The new boss of the TUC, Paul Nowak, spent his first hours in office touring TV studios arguing that the strikes could be resolved if the Government would just get around the table with union chiefs.

That would herald a return to the ‘beer and sandwiches’ era, which produced a wage and price spiral of the past.

THE Government points to an independent process conducted by the public sector pay review bodies, which weigh the evidence and are the basis for Government offers.

Awards recommended for 2022 were almost certainly on the mean side since, when evidence was taken last spring, consumer prices were way below double-digits.

There is a strong case for the outcomes to be reviewed and/or an upward adjustment made in the 2023 pay round, which is only months away. The second Government case is that over-compensation in the public sector would encourage a wage price spiral.
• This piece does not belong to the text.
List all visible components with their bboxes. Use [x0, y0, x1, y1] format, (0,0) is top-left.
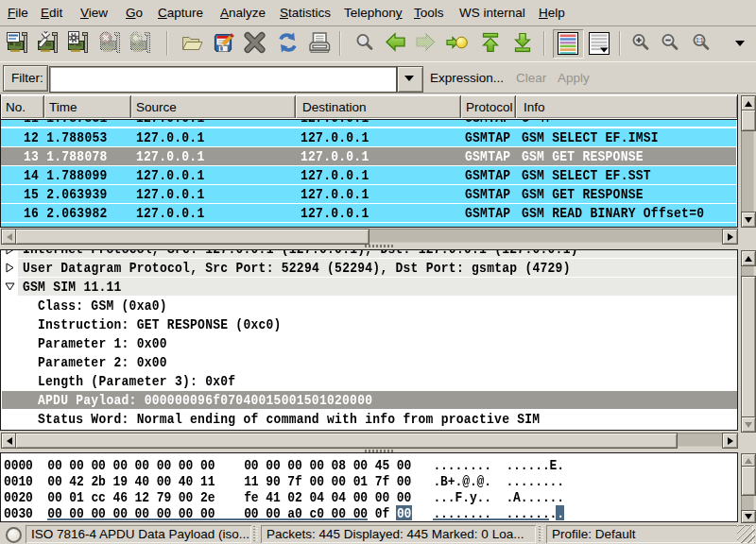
svg-text:1:1: 1:1	[696, 37, 704, 43]
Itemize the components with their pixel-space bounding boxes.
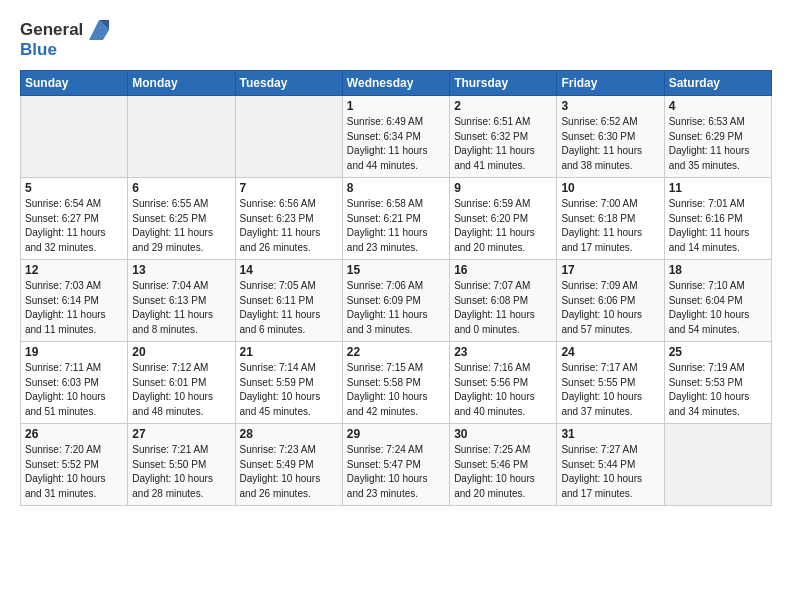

This is debatable. Much of the private sector has settled with big employers, such as the car makers and banks, preferring to make generous payouts (on average 6.6 per cent) rather than lose production or sacrifice services. It is possible that colleagues will come back with heavier demands next year if they see double-digit price rises.

Technically, strikes by the CWU against the Royal Mail and the RMT against the rail owners are not strictly in the public sector.

However, without accompanying productivity agreements, all over-ambitious wage deals will do is see a transfer of mail deliveries to more flexible logistics companies (as seen over Christmas) and commuters even more alienated by the railways.

The risk isn’t a wage prices spiral but a terminal financial crisis for the employers.

Could the Government afford to accede to the demands of nurses, ambulance drivers, border staff and the like? It could pay for them by further cuts in services. That would not be a desirable outcome in the NHS.

Or it could raise borrowing or taxation. More borrowing in a fragile gilts market, still impacted by the ‘moron premium’ of Liz Truss, might be risky.

Raising taxes would be un-Tory. Moreover, permanent increases add to the budgetary burdens of future generations as public sector workers are a fiscal liability because of unfunded, defined benefit pensions.

A series of shocks, the financial crisis, Covid and Ukraine have made the UK less well-off since 2008. Giving in to extravagant demands without radical reforms to working practices adds to wealth destruction.